- Classification: Division I
- Season: 2018–19
- Teams: 11
- Site: CenturyLink Arena Boise, Idaho
- Champions: Montana (11th title)
- Winning coach: Travis DeCuire (2nd title)
- MVP: Ahmaad Rorie (Montana)
- Television: Pluto TV, ELEVEN, ESPNU (final)

= 2019 Big Sky Conference men's basketball tournament =

The 2019 Big Sky Conference men's basketball tournament was the postseason tournament for the Big Sky Conference, held March 13–16 at CenturyLink Arena in Boise, Idaho. It was the 44th edition of the tournament, which debuted in 1976.

Regular season and defending tournament champion Montana defeated Eastern Washington 68–62 in the championship game to gain the conference's automatic bid to the 68-team NCAA tournament. It was Montana's eleventh Big Sky tournament title, which leads the conference; its first came in 1991.

==Seeds==
The eleven teams were seeded by conference record, with a tiebreaker to seed teams with identical conference records. The top five teams received a first round bye.

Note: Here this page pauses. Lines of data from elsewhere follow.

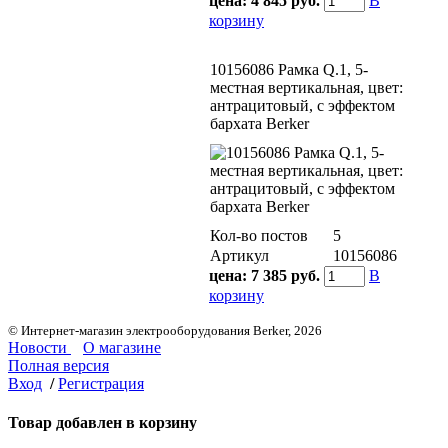
цена:
4 845 руб.
В
корзину
10156086 Рамкa Q.1, 5-
местная вертикальная, цвет:
антрацитовый, с эффектом
бархата Berker
Кол-во постов
5
Артикул
10156086
цена:
7 385 руб.
В
корзину
© Интернет-магазин электрооборудования Berker, 2026
Новости
О магазине
Полная версия
Вход
/
Регистрация
Товар добавлен в корзину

| Seed | School | Record | Tiebreaker 1 |
|---|---|---|---|
| 1 | Montana | 16–4 |  |
| 2 | Northern Colorado | 15–5 |  |
| 3 | Eastern Washington | 12–8 |  |
| 4 | Weber State | 11–9 | 3–1 vs. Portland State/Montana State |
| 5 | Portland State | 11–9 | 2–2 vs. Weber State/Montana State |
| 6 | Montana State | 11–9 | 1–3 vs. Weber State/Portland State |
| 7 | Southern Utah | 9–11 |  |
| 8 | Northern Arizona | 8–12 | 1–1 vs. Northern Colorado |
| 9 | Sacramento State | 8–12 | 0–2 vs. Northern Colorado |
| 10 | Idaho State | 7–13 |  |
| 11 | Idaho | 2–18 |  |

==Schedule==

Session: Game; Time; Matchup; Score; Television; Attendance
First round – Wednesday, March 13
1: 1; 9:30 am; No. 8 Northern Arizona vs. No. 9 Sacramento State; 60–72; Pluto TV 231
2: 12:00 pm; No. 7 Southern Utah vs. No. 10 Idaho State; 94–80
3: 2:30 pm; No. 6 Montana State vs. No. 11 Idaho; 75–71
Quarterfinals – Thursday, March 14
2: 4; 12:00 pm; No. 1 Montana vs. No. 9 Sacramento State; 79–73; Eleven
5: 2:30 pm; No. 4 Weber State vs. No. 5 Portland State; 81–71
3: 6; 5:30 pm; No. 2 Northern Colorado vs. No. 7 Southern Utah; 64–83
7: 8:00 pm; No. 3 Eastern Washington vs. No. 6 Montana State; 90–84
Semifinals – Friday, March 15
4: 8; 5:30 pm; No. 1 Montana vs No. 4 Weber State; 78–49; Eleven
9: 8:00 pm; No. 7 Southern Utah vs No. 3 Eastern Washington; 61–77
Championship game – Saturday, March 16
5: 10; 6:00 pm; No. 1 Montana vs No. 3 Eastern Washington; 68–62; ESPNU
Game times in MT. Rankings denote tournament seeding.